Observability Data Model#
classDiagram
class StepRecord {
+str step_id
+int problem_idx
+int repeat
+str prompt
+str expected_answer
+ModelResponse model_response
+float reward
+str extracted_answer
+str scoring_method
+dict scoring_details
+float seed_ms
+float model_ms
+float verify_ms
+str failure_category
}
class ModelResponse {
+str content
+str model
+str finish_reason
+int prompt_tokens
+int completion_tokens
+int reasoning_tokens
+float latency_ms
+dict raw_response
}
class RuntimeStats {
+int total_steps
+int total_tokens
+float elapsed_seconds
+dict latency_percentiles_ms
+float tokens_per_second
+float steps_per_second
+int model_errors
}
class FailureReport {
+int total_failures
+float failure_rate
+dict categories
+list exemplars
}
StepRecord --> ModelResponse
Resilience and Resume#
Multi-benchmark suites use CheckpointManager to track per-benchmark completion:
flowchart LR
START["nel eval run suite.yaml"] --> B1["Benchmark 1"]

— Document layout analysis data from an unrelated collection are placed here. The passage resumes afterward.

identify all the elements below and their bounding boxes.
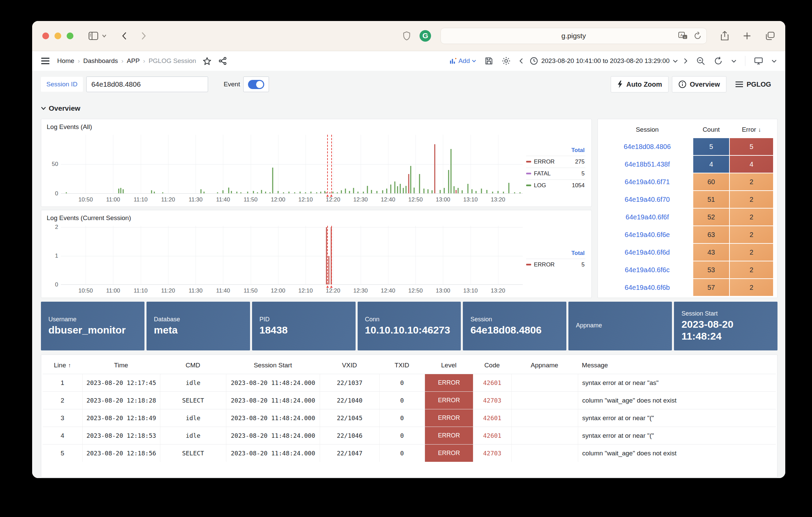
- time-range-text[interactable]: 2023-08-20 10:41:00 to 2023-08-20 13:29:…: [541, 57, 670, 65]
- back-button-icon[interactable]: [121, 31, 127, 40]
- legend-total-header[interactable]: Total: [526, 249, 585, 259]
- chart-bar-log: [316, 192, 317, 193]
- legend-item[interactable]: ERROR275: [526, 156, 585, 168]
- refresh-interval-chevron-icon[interactable]: [731, 60, 736, 63]
- x-tick-label: 12:50: [408, 287, 423, 294]
- auto-zoom-button[interactable]: Auto Zoom: [611, 76, 669, 92]
- pglog-menu-button[interactable]: PGLOG: [735, 81, 771, 88]
- legend-series-name[interactable]: LOG: [534, 182, 569, 189]
- time-range-chevron-icon[interactable]: [673, 60, 678, 63]
- legend-total-header[interactable]: Total: [526, 146, 585, 156]
- log-table-header-time[interactable]: Time: [82, 358, 160, 374]
- session-link[interactable]: 64e19a40.6f6b: [602, 279, 693, 296]
- session-table-header-error[interactable]: Error↓: [730, 123, 773, 137]
- legend-series-name[interactable]: ERROR: [534, 261, 579, 268]
- address-bar[interactable]: g.pigsty A x: [441, 28, 707, 44]
- session-link[interactable]: 64e19a40.6f6d: [602, 244, 693, 261]
- session-link[interactable]: 64e19a40.6f70: [602, 191, 693, 208]
- breadcrumb-dashboards[interactable]: Dashboards: [83, 57, 118, 65]
- session-link[interactable]: 64e18b51.438f: [602, 156, 693, 173]
- session-table-header-session[interactable]: Session: [602, 123, 693, 137]
- time-shift-back-icon[interactable]: [519, 58, 523, 64]
- event-toggle-pill[interactable]: [248, 80, 264, 89]
- log-table-header-level[interactable]: Level: [425, 358, 473, 374]
- log-table-header-line[interactable]: Line↑: [43, 358, 82, 374]
- tab-overview-icon[interactable]: [765, 31, 775, 41]
- chart-bar-log: [162, 192, 163, 193]
- session-link[interactable]: 64e19a40.6f6f: [602, 209, 693, 225]
- overview-button[interactable]: Overview: [672, 76, 726, 92]
- x-gridline: [168, 226, 168, 284]
- x-tick-label: 13:20: [491, 196, 505, 203]
- session-id-input[interactable]: [86, 77, 208, 92]
- overview-section-header[interactable]: Overview: [41, 102, 777, 115]
- privacy-shield-icon[interactable]: [403, 31, 411, 41]
- stat-value: 18438: [260, 324, 348, 336]
- breadcrumb-home[interactable]: Home: [57, 57, 74, 65]
- session-link[interactable]: 64e19a40.6f6c: [602, 261, 693, 278]
- session-link[interactable]: 64e19a40.6f71: [602, 173, 693, 190]
- log-table-header-txid[interactable]: TXID: [379, 358, 425, 374]
- legend-swatch-icon: [526, 161, 531, 163]
- sidebar-toggle-icon[interactable]: [88, 31, 98, 40]
- x-tick-label: 12:00: [271, 196, 286, 203]
- star-icon[interactable]: [203, 57, 211, 65]
- stat-value: 10.10.10.10:46273: [365, 324, 454, 336]
- close-window-button[interactable]: [42, 33, 49, 39]
- sidebar-chevron-icon[interactable]: [102, 34, 107, 38]
- log-cell-session_start: 2023-08-20 11:48:24.000: [226, 409, 320, 427]
- log-table-header-session-start[interactable]: Session Start: [226, 358, 320, 374]
- tv-mode-icon[interactable]: [754, 57, 763, 65]
- breadcrumb-app[interactable]: APP: [127, 57, 140, 65]
- stat-label: PID: [260, 316, 348, 323]
- log-table-header-appname[interactable]: Appname: [511, 358, 578, 374]
- x-gridline: [388, 226, 388, 284]
- share-icon[interactable]: [720, 31, 729, 41]
- settings-gear-icon[interactable]: [502, 57, 511, 65]
- session-link[interactable]: 64e18d08.4806: [602, 138, 693, 155]
- panel-title[interactable]: Log Events (Current Session): [47, 214, 587, 222]
- collapse-chevron-icon[interactable]: [41, 107, 46, 110]
- x-tick-label: 12:10: [298, 287, 313, 294]
- event-toggle[interactable]: [243, 77, 269, 92]
- browser-window: G g.pigsty A x: [32, 21, 785, 478]
- url-text[interactable]: g.pigsty: [469, 32, 678, 40]
- x-tick-label: 10:50: [78, 196, 93, 203]
- x-tick-label: 11:30: [188, 196, 202, 203]
- save-dashboard-icon[interactable]: [485, 57, 493, 65]
- grammarly-extension-icon[interactable]: G: [420, 30, 431, 42]
- legend-series-name[interactable]: ERROR: [534, 158, 572, 165]
- minimize-window-button[interactable]: [54, 33, 61, 39]
- stat-panel-session-start: Session Start2023-08-20 11:48:24: [674, 302, 777, 350]
- stat-panel-database: Databasemeta: [146, 302, 250, 350]
- time-shift-forward-icon[interactable]: [684, 58, 687, 64]
- legend-item[interactable]: FATAL5: [526, 168, 585, 179]
- x-tick-label: 11:20: [161, 287, 175, 294]
- log-table-header-code[interactable]: Code: [473, 358, 511, 374]
- translate-icon[interactable]: A x: [678, 31, 688, 40]
- refresh-icon[interactable]: [714, 57, 723, 65]
- legend-swatch-icon: [526, 185, 531, 186]
- new-tab-icon[interactable]: [743, 31, 751, 40]
- log-cell-appname: [511, 427, 578, 444]
- reload-icon[interactable]: [694, 31, 702, 40]
- menu-hamburger-icon[interactable]: [41, 58, 50, 64]
- zoom-out-icon[interactable]: [696, 57, 705, 65]
- y-gridline: [61, 227, 523, 228]
- log-table-header-cmd[interactable]: CMD: [160, 358, 226, 374]
- zoom-window-button[interactable]: [67, 33, 73, 39]
- forward-button-icon[interactable]: [141, 31, 146, 40]
- session-table-header-count[interactable]: Count: [693, 123, 729, 137]
- log-table-header-vxid[interactable]: VXID: [320, 358, 379, 374]
- legend-series-name[interactable]: FATAL: [534, 170, 579, 177]
- chart-bar-log: [467, 184, 468, 193]
- panel-title[interactable]: Log Events (All): [47, 123, 587, 131]
- legend-item[interactable]: ERROR5: [526, 259, 585, 271]
- legend-item[interactable]: LOG1054: [526, 179, 585, 191]
- stat-label: Session Start: [681, 310, 770, 317]
- tv-mode-chevron-icon[interactable]: [772, 60, 776, 63]
- add-button[interactable]: Add: [450, 57, 476, 65]
- share-dashboard-icon[interactable]: [219, 57, 227, 65]
- session-link[interactable]: 64e19a40.6f6e: [602, 226, 693, 243]
- log-table-header-message[interactable]: Message: [578, 358, 776, 374]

B1 -->|"completed"| CKPT1["checkpoint: done"]
CKPT1 --> B2["Benchmark 2"]
B2 -->|"FAILED"| CKPT2["checkpoint: failed"]
CKPT2 --> B3["Benchmark 3"]
B3 -->|"completed"| CKPT3["checkpoint: done"]

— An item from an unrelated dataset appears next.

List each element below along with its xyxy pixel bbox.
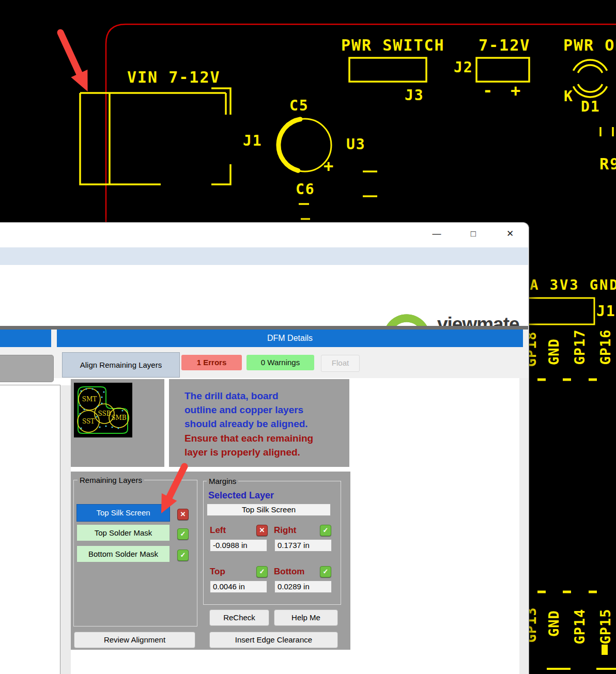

CKPT3 --> SUMMARY["Summary: 2 done, 1 failed"]
SUMMARY --> RESUME["nel eval run suite.yaml --resume"]
RESUME --> B2R["Retry Benchmark 2"]
Failure isolation: A failing benchmark is caught, logged, and skipped. The suite continues to the next benchmark.
Checkpoint tracking: Each benchmark’s status (completed/failed) is persisted to disk under the output directory.
Resume:
--resumeskips completed benchmarks and retries failed ones. Without--resume, checkpoints are cleared for a fresh run.